I have a dataframe df
with column 'Batch' and 'Status'. 'Status' has the possible values 'keep' or 'remove'. I want to make a new column 'Status updated', which is 'keep' only if all elements for the same Batch number in 'Status' are 'keep' and 'remove' otherwise.
Batch Status
0 1 keep
1 1 keep
2 1 remove
3 2 keep
4 2 keep
5 2 keep
6 3 remove
7 3 remove
8 3 keep
9 4 remove
10 4 remove
11 4 remove
Desired output looks like:
Batch Status Status updated
0 1 keep remove
1 1 keep remove
2 1 remove remove
3 2 keep keep
4 2 keep keep
5 2 keep keep
6 3 remove remove
7 3 remove remove
8 3 keep remove
9 4 remove remove
10 4 remove remove
11 4 remove remove
CodePudding user response:
You can simply use:
df['updated'] = df.groupby('Batch')['Status'].transform('max')
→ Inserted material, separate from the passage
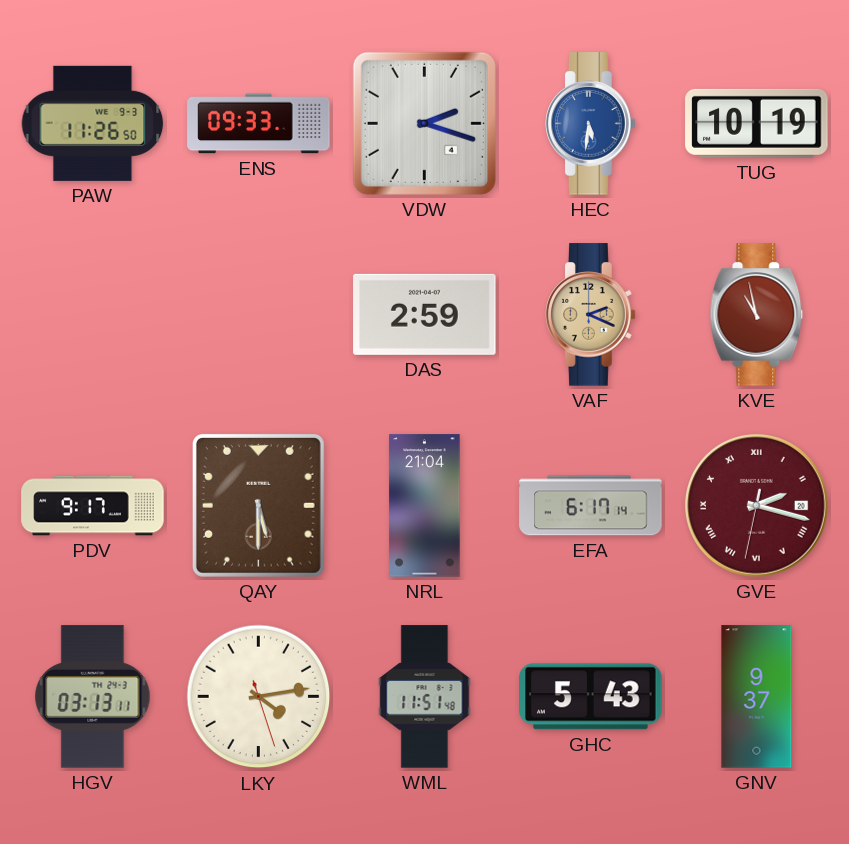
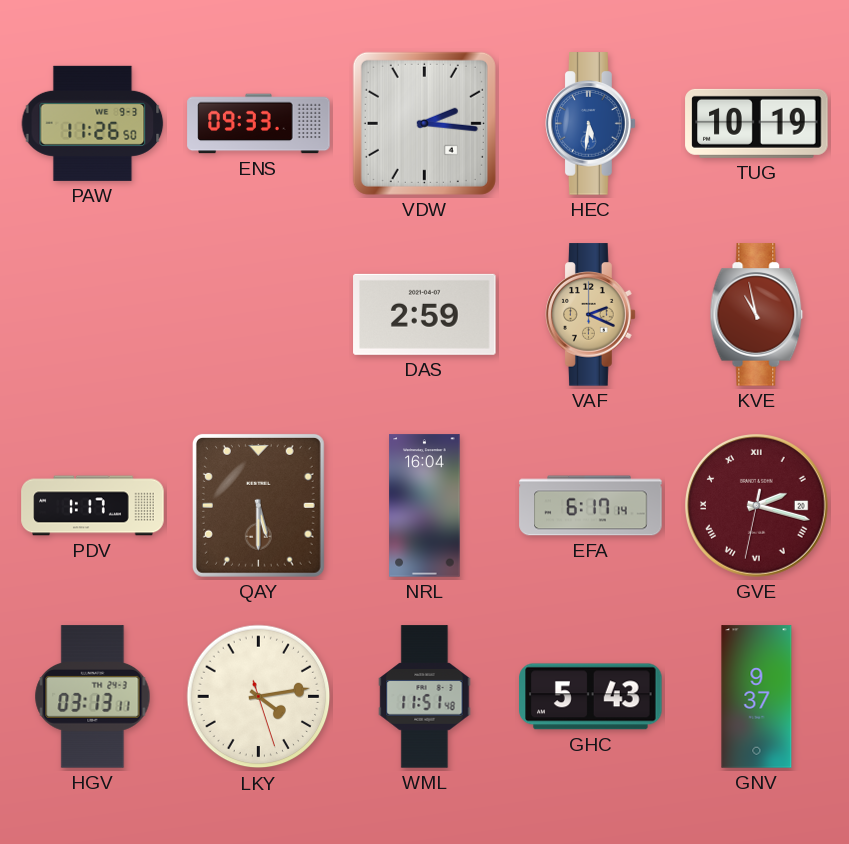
VDW: 2:18 -> 2:16
PDV: 9:17 -> 1:17
NRL: 21:04 -> 16:04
Take advantage of the fact that "remove" is lexicographically sorted after "keep". If this was the other way around you would use min
instead
output:
Batch Status updated
0 1 keep remove
1 1 keep remove
2 1 remove remove
3 2 keep keep
4 2 keep keep
5 2 keep keep
6 3 remove remove
7 3 remove remove
8 3 keep remove
9 4 remove remove
10 4 remove remove
11 4 remove remove
CodePudding user response:
Solution with test if remove
exist in values, get Batch
values and recreate new column in numpy.where
:
mask = df['Batch'].isin(df.loc[df['Status'].eq('remove'), 'Batch'])
df['Status updated'] = np.where(mask, 'remove','keep')
print (df)
Batch Status Status updated
0 1 keep remove
1 1 keep remove
2 1 remove remove
3 2 keep keep
4 2 keep keep
5 2 keep keep
6 3 remove remove
7 3 remove remove
8 3 keep remove
9 4 remove remove
10 4 remove remove
11 4 remove remove
Performance: I think bottleneck is using groupby
and maybe max
for non numeric column.
np.random.seed(2022)
N = 1000
df = pd.DataFrame({'Batch':np.random.randint(N // 10, size=N),
'Status':np.random.choice(['remove','keep'], size=N)})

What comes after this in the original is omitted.